8. About Infrastructures

We discussed practices in the previous unit using the example of how cars were made possible by a change in the infrastructure within cities and across the country. For this unit let us dig more deeply into the infrastructure that we must accommodate with Design.

The word infrastructure literally means “below structure” (infra- means below). It is the underlying foundation and framework in which all Design whether tangible or intangible exist in. Facebook exists in its current form because of the widespread infrastructure of personal mobile devices. These mobile devices then have their own infrastructure of cell towers that provide reception and internet as well as power stations to provide electricity for the phones to be charged. The cell towers and power stations themselves have their own infrastructure that made them possible. For a Designer to create change they often have to first change the infrastructure to open up new possibilities and opportunities to Design for.

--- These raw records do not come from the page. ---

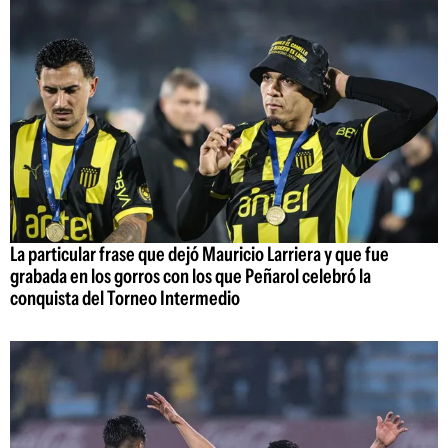
La particular frase que dejó Mauricio Larriera y que fue
grabada en los gorros con los que Peñarol celebró la
conquista del Torneo Intermedio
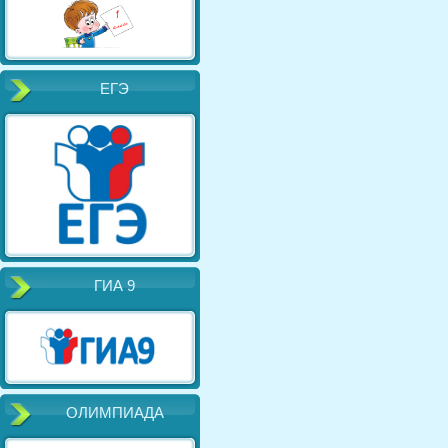
ЕГЭ
ГИА 9
ОЛИМПИАДА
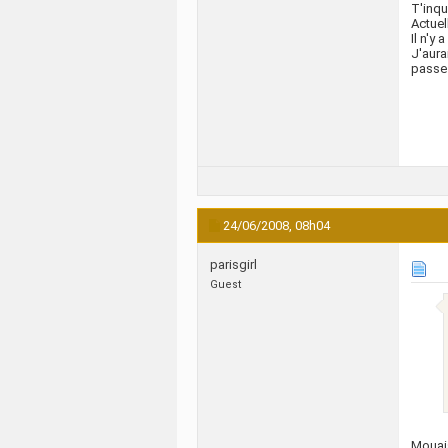
T'inqu
Actuel
Il n'y
J'aura
passe 
24/06/2008,
08h04
parisgirl
Guest
Mouais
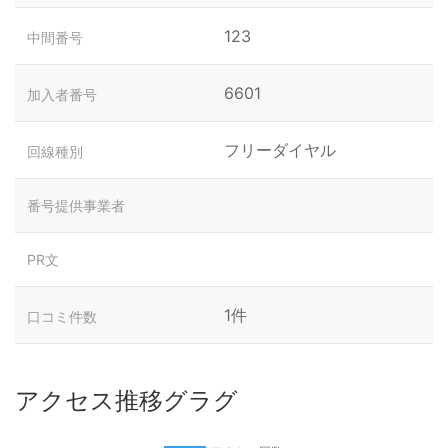
123
中間番号
6601
加入者番号
フリーダイヤル
回線種別
番号提供事業者
PR文
1件
口コミ件数
アクセス推移グラグ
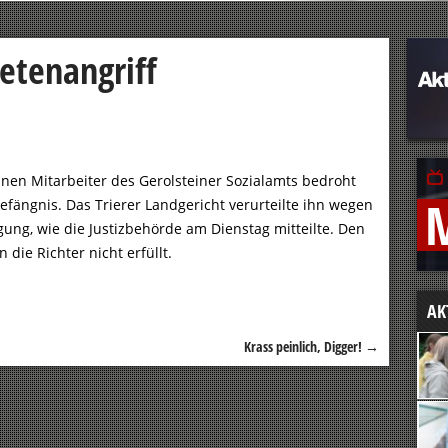
etenangriff
einen Mitarbeiter des Gerolsteiner Sozialamts bedroht
Gefängnis. Das Trierer Landgericht verurteilte ihn wegen
ung, wie die Justizbehörde am Dienstag mitteilte. Den
ie Richter nicht erfüllt.
AK
Krass peinlich, Digger!
→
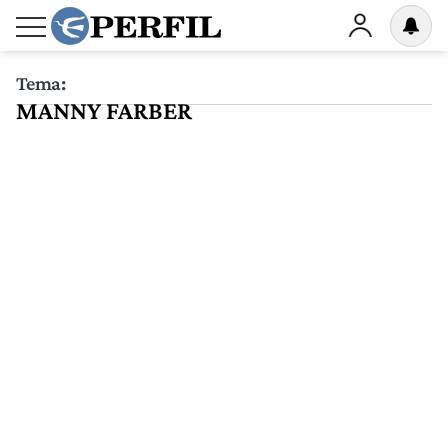
Tema:
MANNY FARBER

Infrastructure can be physical such as the roads in which we drive, digital such as platforms like Facebook, or even be policy. Infrastructure is inherently about power because of the way it constrains and gives way to particular possibilities. Infrastructure either gives or takes away the agency of individuals and communities. As a Designer, one cannot avoid the political implications of our work, the decisions we make about reinforcing or transitioning away from current infrastructure has real life implications for people. Often times, our role as Designers is to push back against existing infrastructure. One example of how this happens is through speculative or critical Design that uses Design as a way to expose infrastructural issues and the need for alternative futures.

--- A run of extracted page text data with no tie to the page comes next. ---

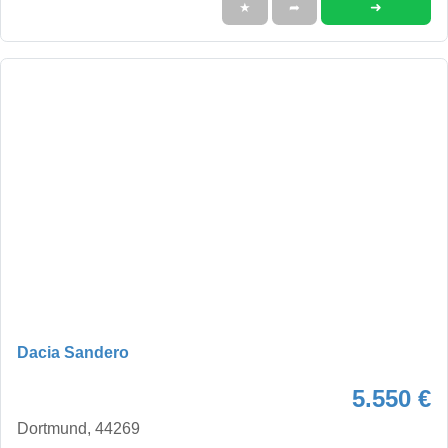
➜
★
➦
Dacia Sandero
5.550 €
Dortmund, 44269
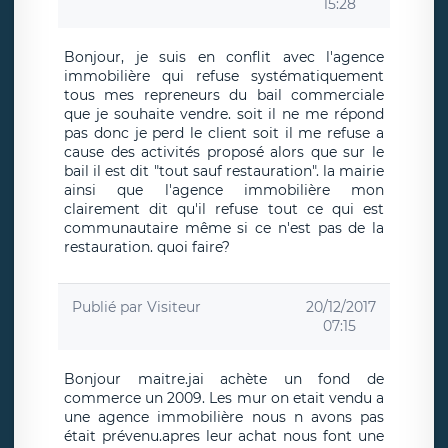
15:28
Bonjour, je suis en conflit avec l'agence
immobilière qui refuse systématiquement
tous mes repreneurs du bail commerciale
que je souhaite vendre. soit il ne me répond
pas donc je perd le client soit il me refuse a
cause des activités proposé alors que sur le
bail il est dit "tout sauf restauration". la mairie
ainsi que l'agence immobilière mon
clairement dit qu'il refuse tout ce qui est
communautaire même si ce n'est pas de la
restauration. quoi faire?
Publié par
Visiteur
20/12/2017
07:15
Bonjour maitre.jai achète un fond de
commerce un 2009. Les mur on etait vendu a
une agence immobilière nous n avons pas
était prévenu.apres leur achat nous font une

In the discussion of infrastructure, Designers cannot neglect the infrastructure in which they work in. Not only do their Designs exist in the context of an infrastructure, but there is also an infrastructure in which they operate within. Sometimes the first type of infrastructural transition we make has to be within our own work environment. This ties back into being a reflective practitioner of Design. For example, are you given the room and time to think critically about the political implications of your creation? If not, why not? Another good question to consider for your work infrastructure is whether you have spaces in which you can engage people of different culture and social class than yourself to understand their perspective.

Infrastructure shapes the practices of a society just as the practices of a society shape it back. By examining the system and feedback loop we can begin to make strategic interventions in order to make transitions towards a more preferable futures.